Meskipun terasa lucu, itu memang adalah tindakan kepahlawanan. Saya berpikir, mungkin Pak Ben Mboi benar, jika mereka diberi lebih banyak waktu, mereka mungkin akan berpikir, ‘Oh tidak, ada 50 persen kemungkinan saya kembali ke keluarga dalam peti mati.’ Tetapi mereka tidak ragu; bahkan tidak ada keraguan sedikit pun melintas di pikiran mereka. Itulah semangat kepahlawanan yang mendasari psikologi nasional pada saat itu.

Ada cerita menarik lain yang dia bagikan setelah masa jabatannya sebagai gubernur berakhir. Saat itu, bawahannya dan stafnya menyadari bahwa Pak Ben Mboi tidak memiliki rumah. Jadi mereka mulai menggalang dana dan menerima dukungan dari pemerintah daerah dan beberapa pengusaha lokal untuk membangun rumah Pak Ben Mboi. Sebenarnya, Indonesia memiliki banyak orang hebat yang mendedikasikan karier mereka sepenuhnya untuk negara dan pensiun tanpa rumah. Itu berarti bahwa mereka tidak melakukan korupsi atau mencari keuntungan pribadi dan namun tidak dihargai sepenuhnya. Dan karena mereka sangat dihormati oleh bawahannya selama bertahun-tahun, orang-orang ini menemukan cara untuk mendapatkan cukup uang untuk membangun rumah setelah pensiunnya komandan mereka.

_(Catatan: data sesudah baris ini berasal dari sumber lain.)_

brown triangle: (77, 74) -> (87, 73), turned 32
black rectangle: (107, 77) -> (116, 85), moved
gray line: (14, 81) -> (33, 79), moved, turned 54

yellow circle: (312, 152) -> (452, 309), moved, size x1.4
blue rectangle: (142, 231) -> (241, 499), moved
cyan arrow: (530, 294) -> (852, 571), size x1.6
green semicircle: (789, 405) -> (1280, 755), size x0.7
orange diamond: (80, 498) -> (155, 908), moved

Saya juga belajar pelajaran hidup penting saat Pak Ben Mboi mengatakan kepada saya, ‘Prabowo, jika kamu ingin menjadi pemimpin yang baik, saya hanya bisa memberimu dua hal. Pertama, cintai rakyatmu dan kedua, gunakan akal sehatmu. Dengan prinsip ini, kamu tidak akan meleset.’

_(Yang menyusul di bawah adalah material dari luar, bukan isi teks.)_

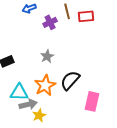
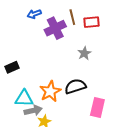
purple cross: (50, 22) -> (55, 28), size x1.5
gray star: (47, 56) -> (84, 53), moved
black semicircle: (70, 80) -> (75, 86), turned 30

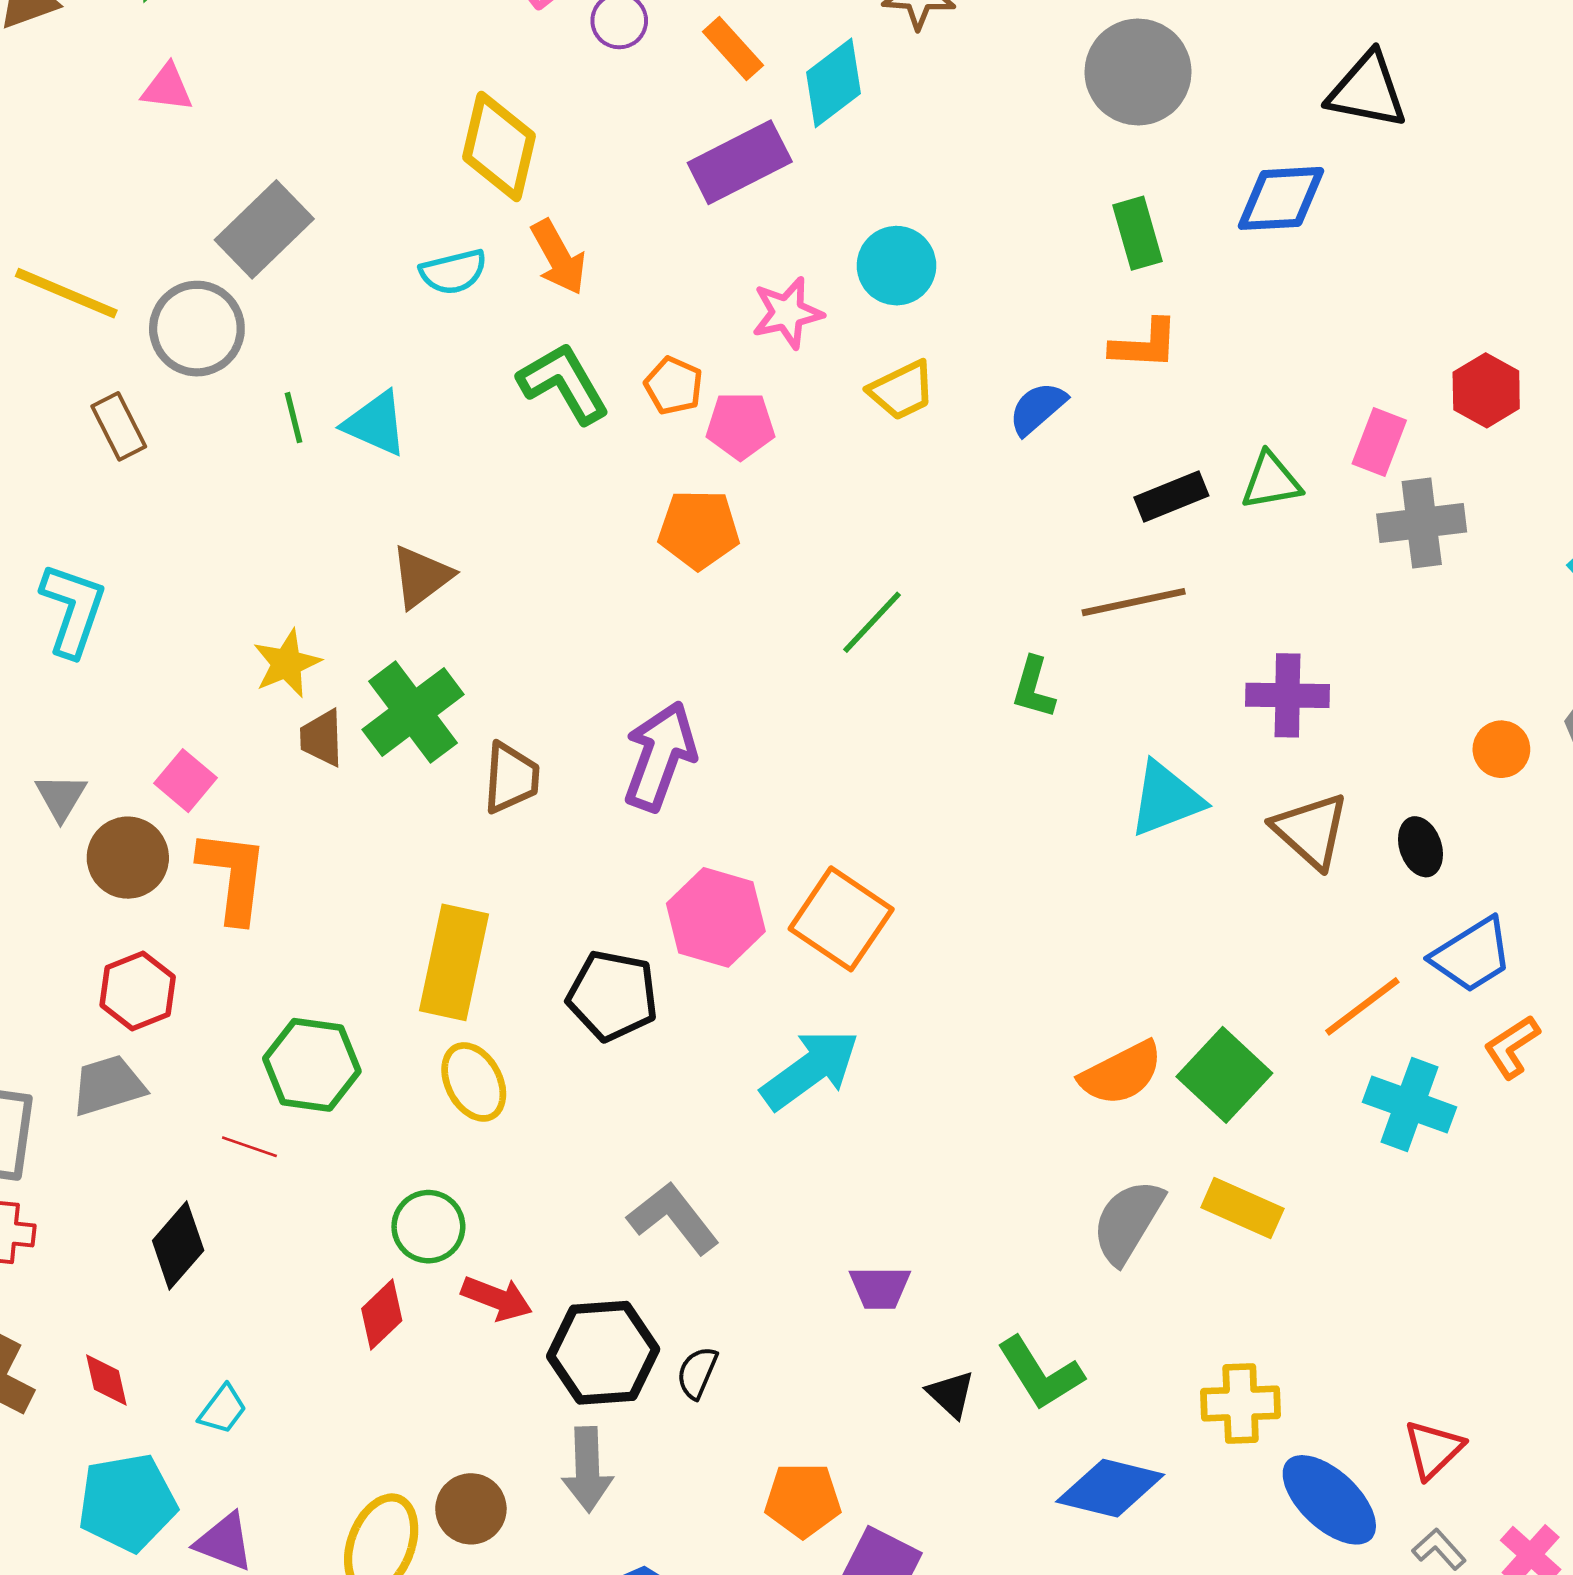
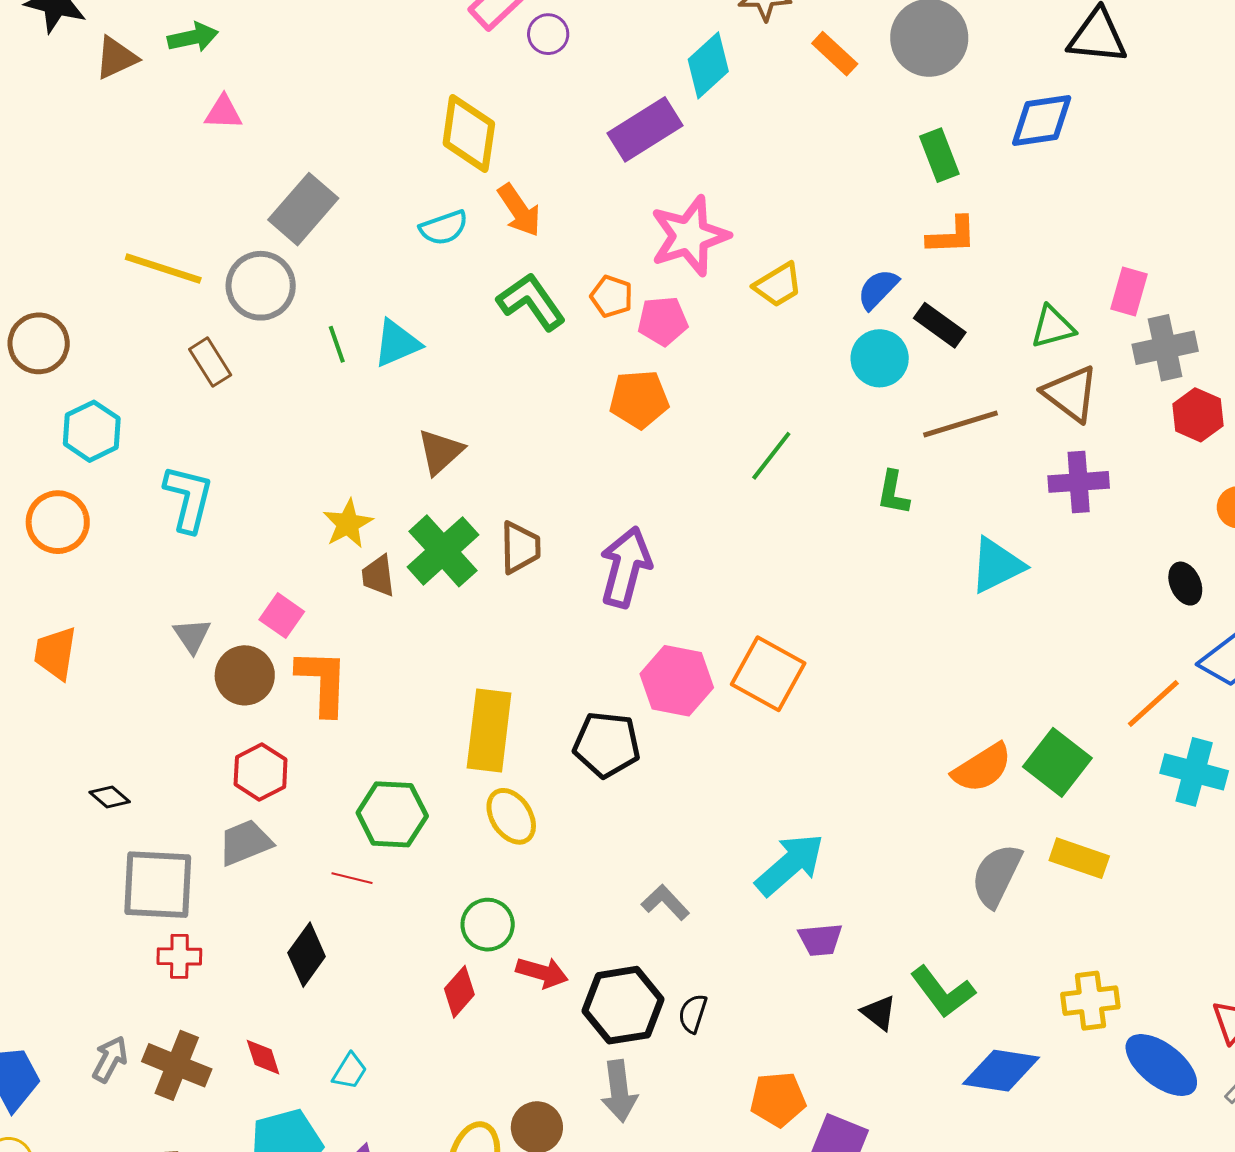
orange rectangle: (733, 48) -> (835, 54), moved
cyan circle: (896, 266) -> (880, 358), moved
pink star: (787, 313) -> (690, 236), size x1.5
red hexagon: (1486, 390) -> (1198, 415), moved
cyan triangle: (375, 424) -> (397, 343), turned -42
black rectangle: (1171, 496) -> (940, 325), moved, turned 63
brown trapezoid: (511, 778) -> (520, 547), moved
brown triangle: (1311, 831) -> (1071, 394), moved
cyan arrow: (810, 1070) -> (790, 865), moved
gray L-shape: (673, 1218) -> (665, 902), size x0.7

Itulah yang selalu saya ingat. Sebagai pemimpin, kita harus mencintai rakyat, mencintai orang-orang kita. Kemudian kita harus menggunakan akal sehat. Kita tidak perlu terlalu jauh karena akal sehat biasanya berhasil. Itu mengingatkan saya pada pepatah Jawa, Ojo Rumongso Iso, Nanging Iso O Rumongso.” Tidak cukup bagi pemimpin menyelesaikan tugas, tapi mereka juga harus merasakan perasaan, penderitaan, dan kebutuhan orang lain. Itu adalah filsafat yang sangat dalam bagi saya. Bahkan sekarang, saya masih memegang pesan Pak Ben Mboi, ‘cintai rakyatmu, gunakan akal sehatmu’.